Machine learning-guided synthesis of advanced inorganic materials

Abstract

Synthesis of materials with minimum number of trials is of paramount importance towards the acceleration of advanced materials development. The enormous complexity involved in existing multi-variable synthesis methods leads to high uncertainty, numerous trials and exorbitant cost. Recently, machine learning (ML) has demonstrated tremendous potential for material discovery and property enhancement. Here, we extend the application of ML to guide material synthesis process through the establishment of the methodology including model construction, optimization, and progressive adaptive model (PAM). Two representative multi-variable systems are studied. A classification ML model on chemical vapor grown MoS2 is developed, capable of optimizing the synthesis conditions to achieve a higher success rate. And a regression model is constructed on the hydrothermal-grown carbon quantum dots, to enhance the process-related properties such as the photoluminescence quantum yield. The importance of synthesis parameters on experimental outcomes is particularly extracted from the constructed ML models.
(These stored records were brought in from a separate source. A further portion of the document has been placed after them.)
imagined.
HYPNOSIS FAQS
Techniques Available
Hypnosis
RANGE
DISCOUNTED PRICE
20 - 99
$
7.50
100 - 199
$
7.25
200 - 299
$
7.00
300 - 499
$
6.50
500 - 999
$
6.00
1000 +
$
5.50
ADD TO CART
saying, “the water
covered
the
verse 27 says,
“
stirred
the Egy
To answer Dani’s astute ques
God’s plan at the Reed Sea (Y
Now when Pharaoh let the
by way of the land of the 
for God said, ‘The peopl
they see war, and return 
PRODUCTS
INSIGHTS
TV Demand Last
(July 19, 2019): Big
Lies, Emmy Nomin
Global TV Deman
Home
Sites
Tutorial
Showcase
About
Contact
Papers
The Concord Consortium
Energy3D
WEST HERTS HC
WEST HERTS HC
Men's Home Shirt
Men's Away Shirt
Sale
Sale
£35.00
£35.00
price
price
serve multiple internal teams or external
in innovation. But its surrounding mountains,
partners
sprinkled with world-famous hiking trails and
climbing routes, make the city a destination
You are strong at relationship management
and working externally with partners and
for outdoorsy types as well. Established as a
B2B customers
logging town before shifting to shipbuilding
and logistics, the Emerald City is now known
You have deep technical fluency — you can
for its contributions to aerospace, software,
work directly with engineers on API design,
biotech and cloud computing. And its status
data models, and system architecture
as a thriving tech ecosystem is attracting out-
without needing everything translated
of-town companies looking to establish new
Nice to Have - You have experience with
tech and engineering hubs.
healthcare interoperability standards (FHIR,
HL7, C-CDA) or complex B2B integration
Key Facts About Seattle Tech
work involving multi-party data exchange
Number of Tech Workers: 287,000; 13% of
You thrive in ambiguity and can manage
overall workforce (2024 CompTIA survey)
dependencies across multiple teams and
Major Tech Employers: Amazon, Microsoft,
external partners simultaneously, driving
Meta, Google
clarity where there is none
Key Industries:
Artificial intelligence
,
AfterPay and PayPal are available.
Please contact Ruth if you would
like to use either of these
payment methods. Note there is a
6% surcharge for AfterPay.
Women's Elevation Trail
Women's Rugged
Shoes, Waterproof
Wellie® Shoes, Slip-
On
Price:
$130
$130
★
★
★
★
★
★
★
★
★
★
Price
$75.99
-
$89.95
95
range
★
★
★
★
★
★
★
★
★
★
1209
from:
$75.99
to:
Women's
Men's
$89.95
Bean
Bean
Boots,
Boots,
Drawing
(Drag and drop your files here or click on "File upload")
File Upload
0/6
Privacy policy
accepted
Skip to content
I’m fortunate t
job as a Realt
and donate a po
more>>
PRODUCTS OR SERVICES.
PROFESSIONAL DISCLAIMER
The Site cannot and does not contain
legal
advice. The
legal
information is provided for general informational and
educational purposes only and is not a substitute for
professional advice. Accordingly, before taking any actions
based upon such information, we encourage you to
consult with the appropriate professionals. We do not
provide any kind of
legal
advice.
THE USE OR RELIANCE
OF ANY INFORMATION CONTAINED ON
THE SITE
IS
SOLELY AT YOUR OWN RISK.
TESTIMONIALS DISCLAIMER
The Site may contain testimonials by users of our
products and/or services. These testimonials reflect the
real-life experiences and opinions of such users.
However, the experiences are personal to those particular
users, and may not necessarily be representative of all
Furthermore, off-line analysis shows that enhancement of the experimental outcome with minimized number of trials can be achieved with the effective feedback loops in PAM, suggesting the great potential of involving ML to guide new material synthesis at the beginning stage. This work serves as a proof of concept for using ML in facilitating the synthesis of inorganic materials, thereby revealing the feasibility and remarkable capability of ML in opening up a new promising window for accelerating material development.